Na mansão, em noites insones, Vampira costumava sair pela porta da sacada e alçar voo. Por vezes se sentava no telhado, em outras buscava algum outro lugar alto; na maioria das vezes, ia alto e olhava para baixo, vendo como a distância deixava tudo pequeno. Era terapêutico e quase nunca falhava em fazê-la se sentir melhor. Portanto, quase sem perceber, flutuou para fora da janela, mas logo deu por si e mudou de ideia.

Mesmo passando da meia-noite e a rua aparentando estar deserta, não seria inteligente se expor daquela forma. Uma garota flutuando no meio da noite poderia chamar atenção desnecessária. Sentou-se na cama, olhou a tela do celular novamente e não encontrou nenhuma mensagem nova. As que ela havia enviado sequer foram visualizadas. Tentou afastar os pensamentos negativos, mas não conseguia se livrar da sensação agourenta de que havia algo errado.

Resignada sobre não conseguir dormir, Vampira deixou o quarto e desceu as escadas, flutuando para não fazer barulho, e acendeu apenas a luz da cozinha. Sentou-se à bancada, o celular deitado ao seu lado. Abriu as portas dos armários até que encontrou um copo na terceira tentativa. Encheu-o de água e esperou. Em vão.

"Está tudo bem, chère?

Vampira se sobressaltou, tentou disfarçar, mas seu coração batia incontrolavelmente no peito. Gambit se movimentava como um gato, tão silencioso. Ela fez que sim com a cabeça de forma não muito convincente. Ele parou perto à porta, vestindo camiseta e samba-canção, e passou os dedos da mão predominante pelo cabelo bagunçado, para jogar a franja para trás. Encarou-a no rosto intensamente, duvidando de sua resposta automática.

"Eu te acordei?" ela perguntou, para preencher o silêncio.

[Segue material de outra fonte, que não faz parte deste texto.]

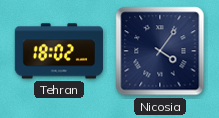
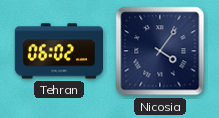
Tehran: 18:02 -> 06:02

"Meu sono é leve" ele respondeu baixinho. Uma parte da infância na rua e uma vida inteira de treinamentos depois disso haviam garantido que esse fato fosse verdade.

Quando ele se moveu e passou perto dela, Vampira se arrependeu de não ter vestido a calça jeans; estava de camiseta e calcinha. Não passou pela sua cabeça que o encontraria no meio da noite, portanto não se deu ao trabalho. Foi ingênua, pois, na mansão, nunca se descuidava dessa forma. Torceu para que ele tomasse cuidado para não tocá-la, sob qualquer circunstância. Qualquer um que a tocasse sairia machucado. Esse pensamento sempre a entristecia, mesmo que Vampira não deixasse transparecer.

Gambit também apanhou um copo e o encheu de água. Recostou as costas na pia, de frente para ela, mas do outro lado da bancada. Ele soltou um suspiro derrotado. Pela aparência dos seus olhos, também não tinha conseguido dormir. Curvou as costas para trás e sentiu um estalo, como se tivesse deitado de mal jeito. Estivera inquieto, como se tentasse pegar no sono em uma casa mal-assombrada. Quando viu a luz da cozinha acesa, resolveu se juntar a ela, embora a decisão não tivesse sido tão simples. Admitir que se sentia solitário e buscava a companhia platônica de uma estranha não era algo no que queria pensar.

Vampira permaneceu em silêncio, os olhos baixos alternando entre o copo preso nas mãos e o celular cuja tela continuava apagada. Gambit viu a preocupação estampada no seu cenho franzido e a observou atentamente. Como se sentisse o olhar, ela ergueu os olhos para ele e forçou um sorriso sem dentes, não querendo ponderar sobre o que estava na cabeça dele. Até porque havia percebido rapidamente que não conseguiria decifrá-lo nem se tentasse.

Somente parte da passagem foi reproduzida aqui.